The hospitality we receive is over-the-top. We can’t even think to reciprocate at this level. If I turn on my charm (very rarely experienced by anyone) to the highest setting and jump through hoops to be nice until my teeth hurt, I can’t be as nice and considerate as are these people to Sally and me. They set the bar too high for being gracious, considerate and generous and it would be beyond me even if I had the inclination. And I don’t. I am a dog by comparison. A pig-dog. Or, as the Chinese might say, a barbarian.
It is not that I do not feel the same or even more affection for them as they do for us. It is just that gweilo ways are so much less effusive by nature. I think I am being a great host by giving people space, offering free access and use to anything I have and making sure they are well fed, safe and comfortable while near me. The more of ‘me’ I add (after a point), the less they actually get. So, I limit ‘me’ to the length of time that I think they can tolerate. When in doubt, shorten the exposure.
For many of my friends (Doug, in particular), 15-minute bursts are about the limit.
The Chinese see hosting a guest differently. Firstly, everyone always meets to eat and eat well. And a lot. And frequently. With attendant photographs. Plus gifts are given til we are laden with tea, paper products trimmed with gold, pots, cups, and all manner of small-boxed items.
But the biggest gift they lavish on us is time.
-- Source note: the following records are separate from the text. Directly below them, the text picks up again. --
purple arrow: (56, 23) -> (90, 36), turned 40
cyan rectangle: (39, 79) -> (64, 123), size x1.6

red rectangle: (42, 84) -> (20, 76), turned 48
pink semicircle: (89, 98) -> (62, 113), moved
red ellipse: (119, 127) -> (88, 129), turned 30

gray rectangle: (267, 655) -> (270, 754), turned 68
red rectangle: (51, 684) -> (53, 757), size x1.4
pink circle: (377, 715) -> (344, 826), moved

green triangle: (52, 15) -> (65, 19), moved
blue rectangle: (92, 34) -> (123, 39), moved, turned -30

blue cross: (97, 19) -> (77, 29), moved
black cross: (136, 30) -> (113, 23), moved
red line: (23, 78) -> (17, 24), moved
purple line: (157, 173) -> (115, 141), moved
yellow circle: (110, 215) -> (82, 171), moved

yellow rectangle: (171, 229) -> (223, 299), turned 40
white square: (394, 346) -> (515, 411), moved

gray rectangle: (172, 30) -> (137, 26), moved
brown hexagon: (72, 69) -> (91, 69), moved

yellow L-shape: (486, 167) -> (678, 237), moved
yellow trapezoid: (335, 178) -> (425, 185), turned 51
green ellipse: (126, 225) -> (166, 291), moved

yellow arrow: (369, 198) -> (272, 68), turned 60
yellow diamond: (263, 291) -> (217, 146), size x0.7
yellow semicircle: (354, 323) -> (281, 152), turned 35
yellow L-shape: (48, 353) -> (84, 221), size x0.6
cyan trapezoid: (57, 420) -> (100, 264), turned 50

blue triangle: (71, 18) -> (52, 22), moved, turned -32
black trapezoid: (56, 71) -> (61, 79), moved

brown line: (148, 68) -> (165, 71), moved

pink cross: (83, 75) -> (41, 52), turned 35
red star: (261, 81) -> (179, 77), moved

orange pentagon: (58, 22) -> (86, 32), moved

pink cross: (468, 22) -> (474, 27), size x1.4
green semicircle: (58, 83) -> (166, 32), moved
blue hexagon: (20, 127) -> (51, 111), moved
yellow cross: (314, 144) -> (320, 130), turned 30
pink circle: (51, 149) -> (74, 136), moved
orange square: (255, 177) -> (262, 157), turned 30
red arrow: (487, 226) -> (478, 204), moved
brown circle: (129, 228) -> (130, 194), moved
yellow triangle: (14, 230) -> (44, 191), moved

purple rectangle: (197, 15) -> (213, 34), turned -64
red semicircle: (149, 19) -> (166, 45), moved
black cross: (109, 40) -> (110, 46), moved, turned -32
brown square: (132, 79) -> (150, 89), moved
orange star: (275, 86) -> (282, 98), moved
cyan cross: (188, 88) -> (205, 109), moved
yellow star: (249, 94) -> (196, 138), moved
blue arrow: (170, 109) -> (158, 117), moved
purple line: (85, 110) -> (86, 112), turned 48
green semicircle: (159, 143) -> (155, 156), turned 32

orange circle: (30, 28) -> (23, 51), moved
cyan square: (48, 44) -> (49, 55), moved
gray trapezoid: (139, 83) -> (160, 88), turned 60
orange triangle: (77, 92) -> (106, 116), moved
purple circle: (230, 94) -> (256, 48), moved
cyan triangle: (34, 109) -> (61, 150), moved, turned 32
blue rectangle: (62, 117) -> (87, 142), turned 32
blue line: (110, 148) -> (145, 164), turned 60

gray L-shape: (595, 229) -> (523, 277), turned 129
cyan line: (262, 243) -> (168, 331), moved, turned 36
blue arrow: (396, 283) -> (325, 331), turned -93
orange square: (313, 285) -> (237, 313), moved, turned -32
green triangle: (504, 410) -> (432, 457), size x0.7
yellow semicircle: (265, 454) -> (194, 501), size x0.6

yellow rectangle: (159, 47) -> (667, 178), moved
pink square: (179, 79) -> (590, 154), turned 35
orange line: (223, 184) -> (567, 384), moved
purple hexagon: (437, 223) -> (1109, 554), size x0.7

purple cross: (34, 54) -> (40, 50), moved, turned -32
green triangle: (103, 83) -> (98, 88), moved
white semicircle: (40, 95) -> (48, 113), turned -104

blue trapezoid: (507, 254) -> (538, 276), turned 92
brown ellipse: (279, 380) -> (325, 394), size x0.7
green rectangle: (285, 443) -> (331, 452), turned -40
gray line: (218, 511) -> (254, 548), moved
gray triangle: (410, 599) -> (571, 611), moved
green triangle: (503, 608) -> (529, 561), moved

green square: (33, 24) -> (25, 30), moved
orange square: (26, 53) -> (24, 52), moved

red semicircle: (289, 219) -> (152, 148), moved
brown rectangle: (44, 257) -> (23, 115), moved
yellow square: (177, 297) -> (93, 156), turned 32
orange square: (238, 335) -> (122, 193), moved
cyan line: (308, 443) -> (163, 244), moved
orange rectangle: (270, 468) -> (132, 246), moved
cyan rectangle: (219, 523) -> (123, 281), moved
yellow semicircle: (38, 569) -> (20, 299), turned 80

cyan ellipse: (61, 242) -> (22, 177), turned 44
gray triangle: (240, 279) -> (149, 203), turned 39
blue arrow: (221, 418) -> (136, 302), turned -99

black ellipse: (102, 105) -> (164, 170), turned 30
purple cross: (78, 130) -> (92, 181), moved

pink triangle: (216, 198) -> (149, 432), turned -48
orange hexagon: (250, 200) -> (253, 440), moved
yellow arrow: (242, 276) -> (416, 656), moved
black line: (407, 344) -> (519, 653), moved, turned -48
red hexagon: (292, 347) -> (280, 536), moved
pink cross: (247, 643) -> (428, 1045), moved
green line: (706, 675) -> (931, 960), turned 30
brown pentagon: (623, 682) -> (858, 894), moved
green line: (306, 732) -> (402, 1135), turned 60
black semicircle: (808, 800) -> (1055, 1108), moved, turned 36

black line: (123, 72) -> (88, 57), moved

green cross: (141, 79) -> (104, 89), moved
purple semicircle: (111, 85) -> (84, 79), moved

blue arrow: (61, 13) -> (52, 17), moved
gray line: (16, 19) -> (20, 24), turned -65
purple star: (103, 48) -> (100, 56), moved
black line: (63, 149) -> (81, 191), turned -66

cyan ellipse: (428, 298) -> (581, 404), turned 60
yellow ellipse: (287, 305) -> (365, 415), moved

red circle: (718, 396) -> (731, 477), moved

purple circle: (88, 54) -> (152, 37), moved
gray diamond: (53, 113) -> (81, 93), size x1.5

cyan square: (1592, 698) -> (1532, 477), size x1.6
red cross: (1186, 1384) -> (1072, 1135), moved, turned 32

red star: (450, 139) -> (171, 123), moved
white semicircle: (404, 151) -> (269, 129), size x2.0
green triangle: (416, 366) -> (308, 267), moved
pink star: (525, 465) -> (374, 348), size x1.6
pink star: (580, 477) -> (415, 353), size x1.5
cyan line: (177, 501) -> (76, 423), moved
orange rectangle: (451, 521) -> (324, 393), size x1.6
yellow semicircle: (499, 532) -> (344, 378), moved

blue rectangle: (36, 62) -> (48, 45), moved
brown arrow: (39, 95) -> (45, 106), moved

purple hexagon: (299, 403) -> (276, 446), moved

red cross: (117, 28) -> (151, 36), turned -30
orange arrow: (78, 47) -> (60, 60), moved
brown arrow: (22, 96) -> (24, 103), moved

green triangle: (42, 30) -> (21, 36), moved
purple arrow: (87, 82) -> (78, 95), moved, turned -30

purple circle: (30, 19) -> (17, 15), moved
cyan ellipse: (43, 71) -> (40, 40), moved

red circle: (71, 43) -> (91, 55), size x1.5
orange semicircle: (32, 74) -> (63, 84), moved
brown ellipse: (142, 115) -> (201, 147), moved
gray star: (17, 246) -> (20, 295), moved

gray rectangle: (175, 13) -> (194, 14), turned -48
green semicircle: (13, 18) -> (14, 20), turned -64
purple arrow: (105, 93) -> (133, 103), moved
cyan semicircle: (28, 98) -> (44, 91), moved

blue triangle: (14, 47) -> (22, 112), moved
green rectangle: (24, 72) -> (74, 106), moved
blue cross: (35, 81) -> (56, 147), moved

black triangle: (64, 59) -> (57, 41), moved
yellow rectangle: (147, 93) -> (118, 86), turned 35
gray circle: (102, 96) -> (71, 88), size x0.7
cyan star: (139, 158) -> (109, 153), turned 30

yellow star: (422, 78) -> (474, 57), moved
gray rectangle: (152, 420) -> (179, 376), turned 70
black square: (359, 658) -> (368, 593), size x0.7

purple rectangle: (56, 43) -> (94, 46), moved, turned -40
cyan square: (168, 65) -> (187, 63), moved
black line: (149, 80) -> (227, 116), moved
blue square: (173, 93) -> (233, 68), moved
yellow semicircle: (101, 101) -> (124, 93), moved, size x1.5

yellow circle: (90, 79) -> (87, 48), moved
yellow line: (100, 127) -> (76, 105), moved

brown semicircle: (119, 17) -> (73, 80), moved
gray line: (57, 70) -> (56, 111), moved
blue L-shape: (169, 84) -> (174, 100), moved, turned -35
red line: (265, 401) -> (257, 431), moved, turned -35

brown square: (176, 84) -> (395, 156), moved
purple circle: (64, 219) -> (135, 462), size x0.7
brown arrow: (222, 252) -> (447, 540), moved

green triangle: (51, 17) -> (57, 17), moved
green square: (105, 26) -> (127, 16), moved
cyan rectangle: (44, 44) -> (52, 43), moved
These folks work ten to twelve hour days. They commute, on average, one hour twice a day. Some have started families. They live with parents and extended families. They do not have hobbies, activities or much in the way of entertainment except cell phones. And yet they find time to visit us for three or so hours whenever our schedule is open! They wouldn’t miss it! Tea with an old guy who they can only half understand and who currently has the flu took five hours out of Dong’s day yesterday and he would have stayed longer if I had allowed it.
I wouldn’t visit with Cindy Crawford for that long. Even if she could cook and brought wine!
Bottom line: Like most people I have met in life, throughout the world, we seem to have much in common, value the same things and are good to each other. But cultures make that kind of common-ness show up differently and theirs is so much more generous of spirit and consideration than ours (or the one I am used to, anyway). Theirs is an evolved, highly respectful culture that, once made a part of, is a wonderful and warm and welcoming experience. Very kind. Very nice.